_WORK REQUIRED:_
Give back every entry exactly; drop the pictures.

_GIVEN ENTRIES:_
--------------------------------

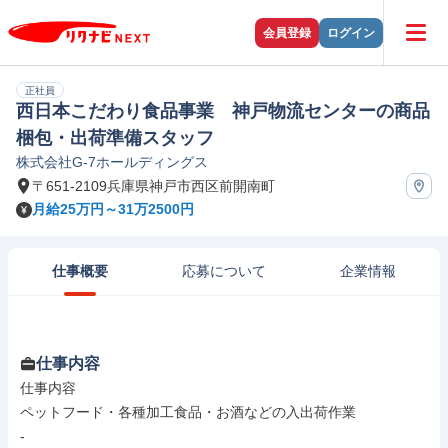
会員登録
ログイン
正社員
西日本こだわり食品事業 神戸物流センターの商品
梱包・出荷準備スタッフ
株式会社G-7ホールディングス
〒651-2109兵庫県神戸市西区前開南町
月給25万円～31万2500円
仕事概要
応募について
企業情報
仕事内容
仕事内容

ペットフード・各種加工食品・お酒などの入出荷作業

-
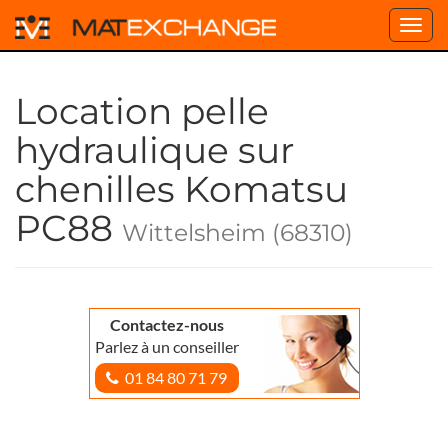
Toggl
navig
Location pelle
hydraulique sur
chenilles Komatsu
PC88
Wittelsheim (68310)
Contactez-nous
Parlez à un conseiller
01 84 80 71 79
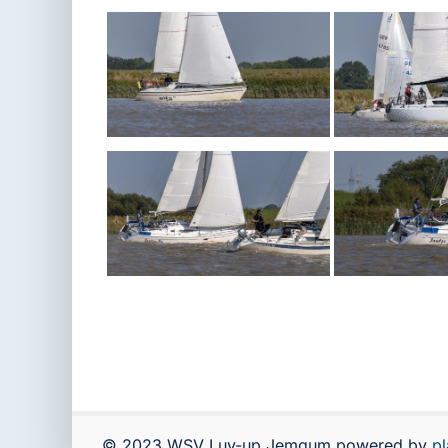
© 2023 WSV Luv-up Jemgum powered by
p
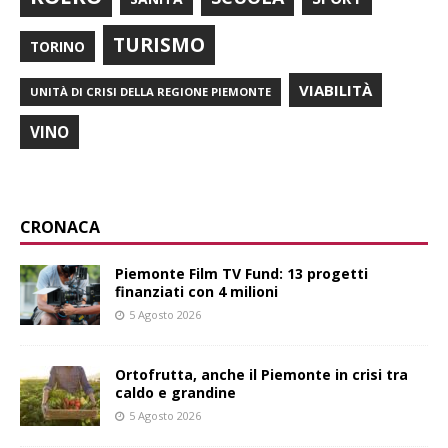
TURISMO
TORINO
VIABILITÀ
UNITÀ DI CRISI DELLA REGIONE PIEMONTE
VINO
CRONACA
Piemonte Film TV Fund: 13 progetti
finanziati con 4 milioni
5 Agosto 2026
Ortofrutta, anche il Piemonte in crisi tra
caldo e grandine
5 Agosto 2026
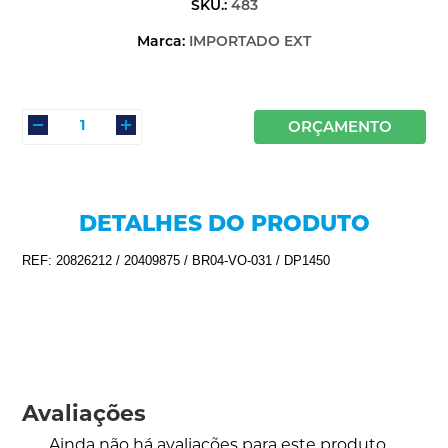
SKU.:
483
Marca:
IMPORTADO EXT
ORÇAMENTO
DETALHES DO PRODUTO
REF: 20826212 / 20409875 / BR04-VO-031 / DP1450
Avaliações
Ainda não há avaliações para este produto.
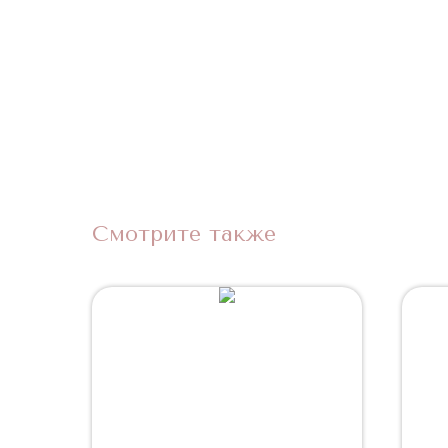
Смотрите также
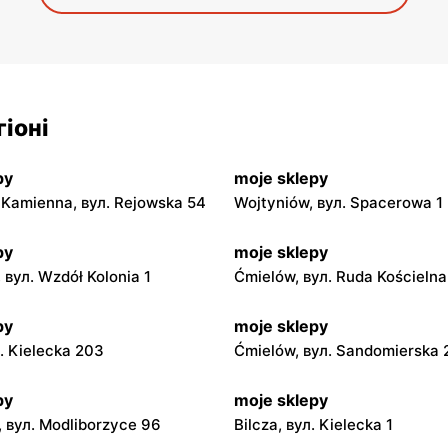
іоні
py
moje sklepy
Kamienna, вул. Rejowska 54
Wojtyniów, вул. Spacerowa 1
py
moje sklepy
 вул. Wzdół Kolonia 1
Ćmielów, вул. Ruda Kościeln
py
moje sklepy
л. Kielecka 203
Ćmielów, вул. Sandomierska
py
moje sklepy
 вул. Modliborzyce 96
Bilcza, вул. Kielecka 1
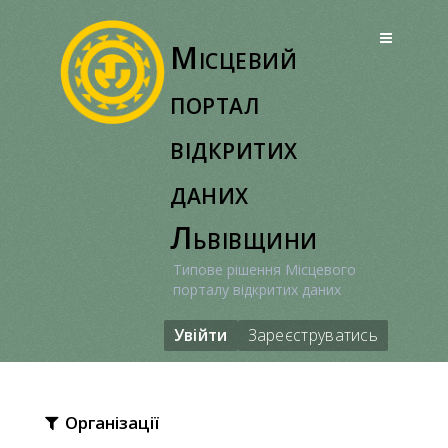
Перейти
до
Місцевий
вмісту
портал
відкритих
даних
Львівщини
Типове рішення Місцевого
порталу відкритих даних
Увійти
Зареєструватись
Організації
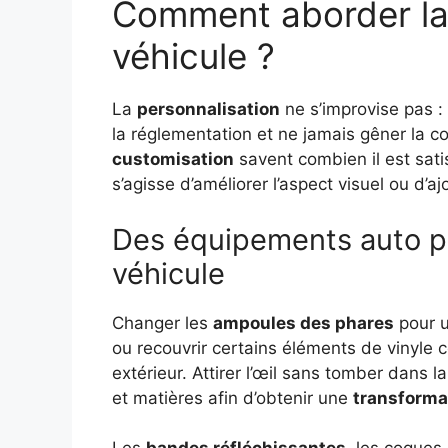
Comment aborder la 
véhicule ?
La
personnalisation
ne s’improvise pas :
la réglementation et ne jamais gêner la 
customisation
savent combien il est satis
s’agisse d’améliorer l’aspect visuel ou d’aj
Des équipements auto po
véhicule
Changer les
ampoules des phares
pour u
ou recouvrir certains éléments de vinyle 
extérieur. Attirer l’œil sans tomber dans 
et matières afin d’obtenir une
transforma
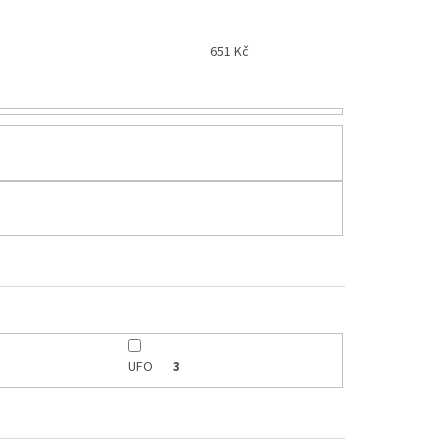
651
Kč
UFO
3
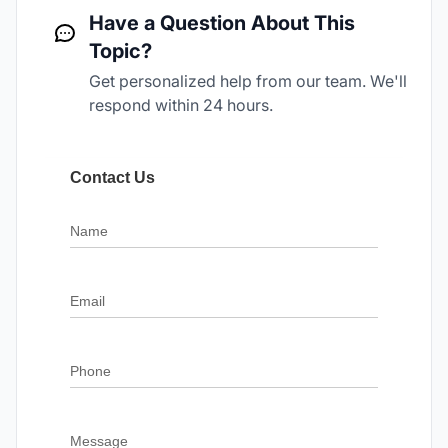
Have a Question About This
Topic?
Get personalized help from our team. We'll
respond within 24 hours.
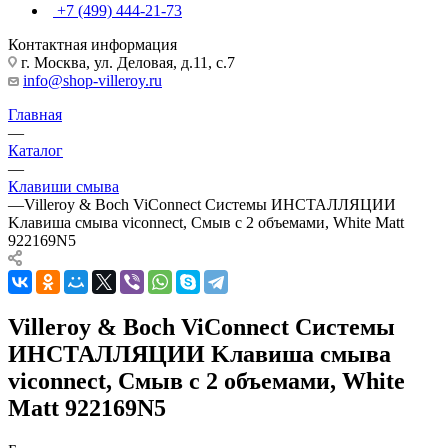
+7 (499) 444-21-73
Контактная информация
г. Москва, ул. Деловая, д.11, с.7
info@shop-villeroy.ru
Главная
—
Каталог
—
Клавиши смыва
—
Villeroy & Boch ViConnect Системы ИНСТАЛЛЯЦИИ
Kлавиша смыва viconnect, Смыв с 2 объемами, White Matt
922169N5
Villeroy & Boch ViConnect Системы
ИНСТАЛЛЯЦИИ Kлавиша смыва
viconnect, Смыв с 2 объемами, White
Matt 922169N5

--------------------------------

_TASK RESPONSE:_
会員登録
ログイン
正社員
西日本こだわり食品事業 神戸物流センターの商品
梱包・出荷準備スタッフ
株式会社G-7ホールディングス
〒651-2109兵庫県神戸市西区前開南町
月給25万円～31万2500円
仕事概要
応募について
企業情報
仕事内容
仕事内容

ペットフード・各種加工食品・お酒などの入出荷作業

-
Toggl
navig
Location pelle
hydraulique sur
chenilles Komatsu
PC88
Wittelsheim (68310)
Contactez-nous
Parlez à un conseiller
01 84 80 71 79
© 2023 WSV Luv-up Jemgum powered by
p
TURISMO
TORINO
VIABILITÀ
UNITÀ DI CRISI DELLA REGIONE PIEMONTE
VINO
CRONACA
Piemonte Film TV Fund: 13 progetti
finanziati con 4 milioni
5 Agosto 2026
Ortofrutta, anche il Piemonte in crisi tra
caldo e grandine
5 Agosto 2026
SKU.:
483
Marca:
IMPORTADO EXT
ORÇAMENTO
DETALHES DO PRODUTO
REF: 20826212 / 20409875 / BR04-VO-031 / DP1450
Avaliações
Ainda não há avaliações para este produto.
Смотрите также
іоні
py
moje sklepy
Kamienna, вул. Rejowska 54
Wojtyniów, вул. Spacerowa 1
py
moje sklepy
 вул. Wzdół Kolonia 1
Ćmielów, вул. Ruda Kościeln
py
moje sklepy
л. Kielecka 203
Ćmielów, вул. Sandomierska
py
moje sklepy
 вул. Modliborzyce 96
Bilcza, вул. Kielecka 1
Перейти
до
Місцевий
вмісту
портал
відкритих
даних
Львівщини
Типове рішення Місцевого
порталу відкритих даних
Увійти
Зареєструватись
Організації
Comment aborder la 
véhicule ?
La
personnalisation
ne s’improvise pas :
la réglementation et ne jamais gêner la 
customisation
savent combien il est satis
s’agisse d’améliorer l’aspect visuel ou d’aj
Des équipements auto po
véhicule
Changer les
ampoules des phares
pour u
ou recouvrir certains éléments de vinyle 
extérieur. Attirer l’œil sans tomber dans 
et matières afin d’obtenir une
transforma
651
Kč
UFO
3
Have a Question About This
Topic?
Get personalized help from our team. We'll
respond within 24 hours.
+7 (499) 444-21-73
Контактная информация
г. Москва, ул. Деловая, д.11, с.7
info@shop-villeroy.ru
Главная
—
Каталог
—
Клавиши смыва
—
Villeroy & Boch ViConnect Системы ИНСТАЛЛЯЦИИ
Kлавиша смыва viconnect, Смыв с 2 объемами, White Matt
922169N5
Villeroy & Boch ViConnect Системы
ИНСТАЛЛЯЦИИ Kлавиша смыва
viconnect, Смыв с 2 объемами, White
Matt 922169N5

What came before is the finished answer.